Arguments are passed by assignment, so seq1
and seq2
are, too.
The for
loop assigns
items to a variable, so the name x
is also local.
All these local variables appear when the function is called
and disappear when the function exits—the return
statement at
the end of intersect
sends back
the result object, but the
name res
goes away. To fully explore the notion of locals, though, we need to
move on to Chapter 17.
This chapter introduced the core ideas behind function
definition—the syntax and operation of the def
and return
statements, the behavior of function
call expressions, and the notion and benefits of polymorphism in
Python functions. As we saw, a def
statement is executable code that creates a function object at
runtime; when the function is later called, objects are passed into it
by assignment (recall that assignment means object reference in
Python, which, as we learned in Chapter 6, really means pointer
internally), and computed values are sent back by return
. We also began exploring the concepts of local
variables and scopes in this chapter, but we’ll save all the details
on those topics for Chapter 17. First, though, a quick
quiz.
What is the point of coding functions?
At what time does Python create a function?
What does a function return if it has no return
statement in it?
When does the code nested inside the function definition statement run?
What’s wrong with checking the types of objects passed into a function?
Functions are the most basic way of avoiding code redundancy in Python—factoring code into functions means that we have only one copy of an operation’s code to update in the future. Functions are also the basic unit of code reuse in Python—wrapping code in functions makes it a reusable tool, callable in a variety of programs. Finally, functions allow us to divide a complex system into manageable parts, each of which may be developed individually.
A function is created when Python reaches and runs the
def
statement; this statement
creates a function object and assigns it the function’s name. This
normally happens when the enclosing module file is imported by
another module (recall that imports run the code in a file from
top to bottom, including any def
s), but it can also occur when a
def
is typed interactively or
nested in other statements, such as if
s.
A function returns the None
object by default if the control
flow falls off the end of the function body without running into a
return
statement.
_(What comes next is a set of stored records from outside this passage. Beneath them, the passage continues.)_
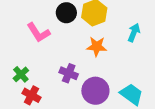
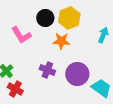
orange star: (97, 46) -> (61, 41), moved
purple circle: (95, 91) -> (77, 74), moved

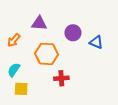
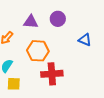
purple circle: (73, 33) -> (58, 19), moved
red cross: (61, 78) -> (52, 74), size x1.5

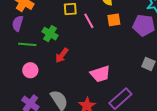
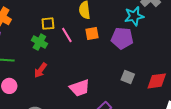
green cross: (50, 34) -> (39, 42), moved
Such
functions are usually called with expression statements, as
assigning their None
results to
variables is generally pointless.
The function body (the code nested inside the function definition statement) is run when the function is later called with a call expression. The body runs anew each time the function is called.
Checking the types of objects passed into a function effectively breaks the function’s flexibility, constraining the function to work on specific types only. Without such checks, the function would likely be able to process an entire range of object types—any objects that support the interface expected by the function will work. (The term interface means the set of methods and expression operators the function’s code runs.)
[35] This code will always work if we intersect files’ contents
obtained with file.readlines()
. It may not work to
intersect lines in open input files directly, though, depending
on the file object’s implementation of the in
operator or general iteration.
Files must generally be rewound (e.g., with a file.seek(0)
or another open
) after they have been read to
end-of-file once. As we’ll see in Chapter 29 when we study operator
overloading, classes implement the in
operator either by providing the
specific __contains__
method
or by supporting the general iteration protocol with the
__iter__
or older __getitem__
methods; if coded, classes
can define what iteration means for their data.